ZYPERN: DIE TÜRKEI UND DIE EU VERSPIELEN EINE KULTURELLE ÖFFNUNG Ein schwerer Rückfall

Haben Stoiber, Merkel und Pofalla es nicht schon immer gesagt? Mit der Türkei ist kein Staat zu machen, zumindest kein europäischer. Mit ihrer Weigerung, sich mit Zyperns Vertreter an einen Tisch zu setzen, hat die Türkei alle Vorurteile bestätigt. Tatsächlich kann es nicht angehen, dass ein EU-Möchtegern-Mitglied zur Anerkennung eines anderen EU-Mitglieds nicht bereit ist. Ganz abgesehen von europäischen Normen zählen zum Kanon der Union gegenseitiger Respekt und freundschaftliche Beziehungen.

Doch auch wenn die Türkei derzeit alles unternimmt, um sich selbst aus dem EU-Beitrittsprozess zu verabschieden – an der jetzigen Lage sind die Europäer nicht ganz unschuldig. Als vor gut zwei Jahren ein Plan zur Wiedervereinigung Zyperns am Widerstand der griechischen Inselbewohner scheiterte, durfte die griechische Republik Zypern anschließend dennoch ihre Aufnahme in die Union feiern. Diejenigen aber, die dem neuen Staat zugestimmt hatten, wurden dafür auch noch abgestraft: Die türkischen Zyprioten blieben wirtschaftlich isoliert und abhängig von Ankara.

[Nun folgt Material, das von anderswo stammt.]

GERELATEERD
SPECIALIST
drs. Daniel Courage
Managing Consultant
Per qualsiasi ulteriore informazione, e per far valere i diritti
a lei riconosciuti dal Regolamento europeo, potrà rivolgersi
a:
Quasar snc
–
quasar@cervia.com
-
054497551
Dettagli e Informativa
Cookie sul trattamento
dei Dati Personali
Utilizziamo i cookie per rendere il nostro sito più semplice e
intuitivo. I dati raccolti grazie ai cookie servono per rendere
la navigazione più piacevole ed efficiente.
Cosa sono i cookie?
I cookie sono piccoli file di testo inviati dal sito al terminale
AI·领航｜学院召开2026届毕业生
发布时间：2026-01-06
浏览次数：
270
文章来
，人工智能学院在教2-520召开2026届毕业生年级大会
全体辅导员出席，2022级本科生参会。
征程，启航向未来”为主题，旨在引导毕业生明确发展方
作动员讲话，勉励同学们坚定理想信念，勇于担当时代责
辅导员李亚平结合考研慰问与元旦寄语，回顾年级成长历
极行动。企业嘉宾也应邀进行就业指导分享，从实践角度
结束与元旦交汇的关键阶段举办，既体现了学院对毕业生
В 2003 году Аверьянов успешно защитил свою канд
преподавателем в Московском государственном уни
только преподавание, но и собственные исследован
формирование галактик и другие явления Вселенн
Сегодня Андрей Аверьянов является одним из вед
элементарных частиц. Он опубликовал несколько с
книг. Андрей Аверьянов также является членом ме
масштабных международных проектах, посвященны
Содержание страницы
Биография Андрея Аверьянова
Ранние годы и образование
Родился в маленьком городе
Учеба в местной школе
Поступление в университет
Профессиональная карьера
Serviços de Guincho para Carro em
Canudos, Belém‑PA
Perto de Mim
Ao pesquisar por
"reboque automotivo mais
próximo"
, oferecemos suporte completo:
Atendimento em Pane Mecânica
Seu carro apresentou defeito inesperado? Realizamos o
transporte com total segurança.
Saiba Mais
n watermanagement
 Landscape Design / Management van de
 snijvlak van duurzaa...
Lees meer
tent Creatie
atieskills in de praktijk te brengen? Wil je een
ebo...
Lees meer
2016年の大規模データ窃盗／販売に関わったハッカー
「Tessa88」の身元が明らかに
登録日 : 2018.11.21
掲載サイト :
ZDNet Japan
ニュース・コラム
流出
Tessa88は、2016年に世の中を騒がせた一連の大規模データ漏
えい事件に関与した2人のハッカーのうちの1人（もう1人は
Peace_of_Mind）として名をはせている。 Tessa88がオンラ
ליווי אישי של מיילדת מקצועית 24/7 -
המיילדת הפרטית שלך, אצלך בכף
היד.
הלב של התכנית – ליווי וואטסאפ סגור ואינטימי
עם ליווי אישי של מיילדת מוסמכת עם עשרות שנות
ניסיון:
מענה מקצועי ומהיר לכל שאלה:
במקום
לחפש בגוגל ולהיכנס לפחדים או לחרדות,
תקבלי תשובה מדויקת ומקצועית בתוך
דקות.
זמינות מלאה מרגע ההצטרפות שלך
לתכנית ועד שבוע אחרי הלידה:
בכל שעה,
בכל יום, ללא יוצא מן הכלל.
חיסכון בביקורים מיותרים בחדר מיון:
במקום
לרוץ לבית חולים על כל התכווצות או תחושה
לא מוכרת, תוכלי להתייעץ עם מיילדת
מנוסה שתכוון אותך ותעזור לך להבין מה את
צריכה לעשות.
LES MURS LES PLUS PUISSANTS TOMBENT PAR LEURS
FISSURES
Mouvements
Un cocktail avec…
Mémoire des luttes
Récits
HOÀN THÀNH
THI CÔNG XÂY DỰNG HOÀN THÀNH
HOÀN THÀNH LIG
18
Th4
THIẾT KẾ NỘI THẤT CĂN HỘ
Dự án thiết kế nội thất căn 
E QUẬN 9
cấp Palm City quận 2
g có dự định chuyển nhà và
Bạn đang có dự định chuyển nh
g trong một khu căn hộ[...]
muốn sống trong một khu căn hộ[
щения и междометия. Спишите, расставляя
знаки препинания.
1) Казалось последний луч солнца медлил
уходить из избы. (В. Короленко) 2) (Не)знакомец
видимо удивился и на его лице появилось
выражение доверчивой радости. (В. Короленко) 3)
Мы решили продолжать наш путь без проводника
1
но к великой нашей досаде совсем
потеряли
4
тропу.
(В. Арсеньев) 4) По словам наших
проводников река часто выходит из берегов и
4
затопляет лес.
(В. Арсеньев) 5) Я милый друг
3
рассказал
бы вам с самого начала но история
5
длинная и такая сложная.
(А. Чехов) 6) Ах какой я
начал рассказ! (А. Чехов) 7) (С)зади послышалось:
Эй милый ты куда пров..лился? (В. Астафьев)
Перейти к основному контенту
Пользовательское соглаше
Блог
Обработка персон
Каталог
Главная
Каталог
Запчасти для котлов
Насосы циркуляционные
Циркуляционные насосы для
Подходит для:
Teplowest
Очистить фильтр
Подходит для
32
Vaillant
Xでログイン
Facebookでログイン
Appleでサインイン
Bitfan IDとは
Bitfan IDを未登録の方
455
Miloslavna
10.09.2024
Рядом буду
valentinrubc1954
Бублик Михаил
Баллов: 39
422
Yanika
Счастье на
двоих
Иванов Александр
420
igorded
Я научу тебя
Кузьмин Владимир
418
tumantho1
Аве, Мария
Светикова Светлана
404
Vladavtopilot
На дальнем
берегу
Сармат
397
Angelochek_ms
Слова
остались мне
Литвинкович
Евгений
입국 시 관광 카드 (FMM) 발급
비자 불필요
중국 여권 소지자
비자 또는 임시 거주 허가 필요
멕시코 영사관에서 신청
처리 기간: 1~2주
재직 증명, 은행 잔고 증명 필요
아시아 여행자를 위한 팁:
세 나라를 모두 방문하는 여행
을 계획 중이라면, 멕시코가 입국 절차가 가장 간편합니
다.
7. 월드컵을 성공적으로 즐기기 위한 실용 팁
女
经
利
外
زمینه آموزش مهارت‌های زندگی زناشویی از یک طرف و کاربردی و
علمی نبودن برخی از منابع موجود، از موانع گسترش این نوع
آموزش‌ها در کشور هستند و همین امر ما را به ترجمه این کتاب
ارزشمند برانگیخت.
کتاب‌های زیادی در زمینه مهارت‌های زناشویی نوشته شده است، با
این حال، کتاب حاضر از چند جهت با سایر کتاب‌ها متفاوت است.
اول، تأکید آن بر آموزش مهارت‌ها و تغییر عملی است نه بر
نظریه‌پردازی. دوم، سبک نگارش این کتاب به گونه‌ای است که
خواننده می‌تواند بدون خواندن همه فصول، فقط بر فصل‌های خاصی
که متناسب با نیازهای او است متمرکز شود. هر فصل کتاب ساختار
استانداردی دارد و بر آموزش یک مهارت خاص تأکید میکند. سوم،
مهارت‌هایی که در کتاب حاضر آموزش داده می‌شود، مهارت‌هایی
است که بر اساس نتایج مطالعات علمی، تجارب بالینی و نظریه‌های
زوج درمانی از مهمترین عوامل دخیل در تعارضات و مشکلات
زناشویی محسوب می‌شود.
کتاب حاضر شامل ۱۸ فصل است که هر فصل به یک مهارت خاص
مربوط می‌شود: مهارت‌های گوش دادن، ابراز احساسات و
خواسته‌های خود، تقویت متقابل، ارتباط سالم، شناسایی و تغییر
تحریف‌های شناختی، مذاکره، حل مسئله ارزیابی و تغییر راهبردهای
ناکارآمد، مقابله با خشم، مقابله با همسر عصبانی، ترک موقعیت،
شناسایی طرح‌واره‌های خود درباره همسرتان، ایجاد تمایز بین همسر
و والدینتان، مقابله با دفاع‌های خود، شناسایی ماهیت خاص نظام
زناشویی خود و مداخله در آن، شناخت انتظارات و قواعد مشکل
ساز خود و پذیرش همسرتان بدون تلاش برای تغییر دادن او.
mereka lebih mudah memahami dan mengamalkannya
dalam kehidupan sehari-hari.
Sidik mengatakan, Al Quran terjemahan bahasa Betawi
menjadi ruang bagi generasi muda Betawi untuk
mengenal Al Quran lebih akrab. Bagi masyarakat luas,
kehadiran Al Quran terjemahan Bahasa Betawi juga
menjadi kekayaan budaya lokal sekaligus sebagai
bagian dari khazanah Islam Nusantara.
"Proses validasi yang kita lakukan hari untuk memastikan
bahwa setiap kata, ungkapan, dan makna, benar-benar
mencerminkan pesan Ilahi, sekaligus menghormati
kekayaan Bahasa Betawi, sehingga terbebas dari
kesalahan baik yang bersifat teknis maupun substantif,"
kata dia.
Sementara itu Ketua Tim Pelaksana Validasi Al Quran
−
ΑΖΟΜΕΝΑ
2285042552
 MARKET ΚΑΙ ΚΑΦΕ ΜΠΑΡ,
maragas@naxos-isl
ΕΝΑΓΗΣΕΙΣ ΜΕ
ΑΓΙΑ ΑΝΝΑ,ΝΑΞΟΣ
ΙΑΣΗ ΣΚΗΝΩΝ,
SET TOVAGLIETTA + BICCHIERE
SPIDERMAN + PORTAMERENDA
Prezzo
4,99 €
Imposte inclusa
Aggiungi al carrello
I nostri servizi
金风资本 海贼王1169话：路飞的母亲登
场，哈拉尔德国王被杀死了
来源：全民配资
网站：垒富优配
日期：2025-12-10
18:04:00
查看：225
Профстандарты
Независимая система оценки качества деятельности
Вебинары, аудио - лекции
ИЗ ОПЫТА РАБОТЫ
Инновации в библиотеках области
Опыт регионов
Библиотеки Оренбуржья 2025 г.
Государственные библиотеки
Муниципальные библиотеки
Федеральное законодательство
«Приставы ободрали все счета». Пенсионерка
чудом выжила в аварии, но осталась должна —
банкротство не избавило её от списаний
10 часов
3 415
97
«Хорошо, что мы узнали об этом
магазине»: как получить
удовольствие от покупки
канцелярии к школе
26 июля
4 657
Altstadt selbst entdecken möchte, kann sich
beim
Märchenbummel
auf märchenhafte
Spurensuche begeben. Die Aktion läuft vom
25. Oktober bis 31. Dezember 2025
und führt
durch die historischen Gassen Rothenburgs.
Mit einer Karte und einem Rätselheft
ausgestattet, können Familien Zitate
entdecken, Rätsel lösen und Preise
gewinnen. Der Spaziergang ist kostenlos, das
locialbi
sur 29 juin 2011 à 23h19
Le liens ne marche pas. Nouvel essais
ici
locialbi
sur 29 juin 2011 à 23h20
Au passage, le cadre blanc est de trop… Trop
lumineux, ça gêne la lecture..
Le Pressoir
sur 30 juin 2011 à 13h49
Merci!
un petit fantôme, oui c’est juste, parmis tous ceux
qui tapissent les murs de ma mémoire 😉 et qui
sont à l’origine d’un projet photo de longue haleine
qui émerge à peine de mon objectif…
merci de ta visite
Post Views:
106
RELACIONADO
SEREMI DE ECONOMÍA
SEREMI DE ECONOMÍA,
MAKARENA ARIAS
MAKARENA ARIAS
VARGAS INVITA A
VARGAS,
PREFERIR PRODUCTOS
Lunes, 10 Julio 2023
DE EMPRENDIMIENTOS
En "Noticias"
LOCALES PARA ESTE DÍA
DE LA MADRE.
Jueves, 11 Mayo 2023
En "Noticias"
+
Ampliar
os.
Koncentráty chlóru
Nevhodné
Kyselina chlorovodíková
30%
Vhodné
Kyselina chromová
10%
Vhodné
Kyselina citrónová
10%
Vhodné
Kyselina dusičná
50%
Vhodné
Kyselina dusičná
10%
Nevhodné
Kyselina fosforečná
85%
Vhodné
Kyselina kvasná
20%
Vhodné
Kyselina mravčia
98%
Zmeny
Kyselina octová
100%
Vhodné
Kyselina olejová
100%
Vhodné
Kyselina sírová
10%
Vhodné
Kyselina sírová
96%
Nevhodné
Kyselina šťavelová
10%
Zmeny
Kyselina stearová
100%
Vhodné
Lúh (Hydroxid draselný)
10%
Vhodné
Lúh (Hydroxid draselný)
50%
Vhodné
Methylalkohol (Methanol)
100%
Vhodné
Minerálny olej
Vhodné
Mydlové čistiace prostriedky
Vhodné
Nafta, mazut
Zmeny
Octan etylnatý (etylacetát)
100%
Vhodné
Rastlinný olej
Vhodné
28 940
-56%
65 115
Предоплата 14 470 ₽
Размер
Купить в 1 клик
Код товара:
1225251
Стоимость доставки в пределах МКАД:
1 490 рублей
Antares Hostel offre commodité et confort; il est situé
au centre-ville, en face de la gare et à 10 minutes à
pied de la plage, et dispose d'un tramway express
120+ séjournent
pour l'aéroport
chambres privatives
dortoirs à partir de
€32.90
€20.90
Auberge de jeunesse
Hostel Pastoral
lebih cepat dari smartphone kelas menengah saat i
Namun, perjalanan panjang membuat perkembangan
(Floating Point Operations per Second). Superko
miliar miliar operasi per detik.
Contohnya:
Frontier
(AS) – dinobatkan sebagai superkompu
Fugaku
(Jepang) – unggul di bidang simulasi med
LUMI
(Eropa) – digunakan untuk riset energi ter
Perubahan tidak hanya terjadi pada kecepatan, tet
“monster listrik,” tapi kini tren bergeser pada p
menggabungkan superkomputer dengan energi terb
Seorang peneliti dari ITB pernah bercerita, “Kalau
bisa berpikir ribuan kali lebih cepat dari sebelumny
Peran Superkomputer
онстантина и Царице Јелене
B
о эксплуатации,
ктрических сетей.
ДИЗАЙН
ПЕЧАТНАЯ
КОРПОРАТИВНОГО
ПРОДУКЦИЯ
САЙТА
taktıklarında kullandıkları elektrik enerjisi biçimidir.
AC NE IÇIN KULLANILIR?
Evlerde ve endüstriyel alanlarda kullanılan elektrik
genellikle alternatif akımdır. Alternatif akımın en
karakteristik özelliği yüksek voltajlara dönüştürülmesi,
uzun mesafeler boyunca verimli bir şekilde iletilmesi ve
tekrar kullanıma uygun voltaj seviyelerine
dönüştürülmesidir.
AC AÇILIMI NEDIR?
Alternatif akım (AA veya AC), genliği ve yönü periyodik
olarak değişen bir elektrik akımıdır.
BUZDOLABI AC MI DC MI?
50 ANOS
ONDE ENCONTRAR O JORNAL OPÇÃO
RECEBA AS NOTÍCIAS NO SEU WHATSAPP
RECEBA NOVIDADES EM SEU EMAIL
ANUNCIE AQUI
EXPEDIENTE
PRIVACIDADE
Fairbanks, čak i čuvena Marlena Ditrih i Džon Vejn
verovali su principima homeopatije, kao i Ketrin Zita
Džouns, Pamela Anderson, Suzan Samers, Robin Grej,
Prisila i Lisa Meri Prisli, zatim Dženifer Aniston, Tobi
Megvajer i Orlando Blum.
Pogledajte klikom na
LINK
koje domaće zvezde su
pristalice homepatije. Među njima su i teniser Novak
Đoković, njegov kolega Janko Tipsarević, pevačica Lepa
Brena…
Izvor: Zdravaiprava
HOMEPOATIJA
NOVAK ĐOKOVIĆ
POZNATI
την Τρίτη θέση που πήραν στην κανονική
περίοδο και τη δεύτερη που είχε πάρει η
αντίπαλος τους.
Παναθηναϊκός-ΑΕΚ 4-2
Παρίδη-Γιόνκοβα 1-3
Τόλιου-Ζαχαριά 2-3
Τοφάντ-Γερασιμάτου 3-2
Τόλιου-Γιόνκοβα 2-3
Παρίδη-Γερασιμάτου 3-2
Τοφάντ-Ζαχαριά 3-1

Die EU erwarb mit dem Neu-Mitglied Zypern nicht nur einen hübschen Inselteil, sondern auch einen internationalen Konfliktherd, an dem sich schon Legionen von Diplomaten in den letzten 50 Jahren die Finger verbrannt haben. Dass die Türkei nun die von Brüssel versprochenen direkten Wirtschaftsbeziehungen der EU zu Nordzypern im Tausch gegen die Erfüllung ihrer eigenen Verpflichtungen gegenüber Europa verlangt, ist nur zu verständlich. Doch unglücklicherweise hat das eine mit dem anderen kaum etwas zu tun. Und, noch fataler: Die Zyperngriechen verhindern bisher einen besseren Status für ihre türkischen Nachbarn. Kein sehr feiner Zug Europas.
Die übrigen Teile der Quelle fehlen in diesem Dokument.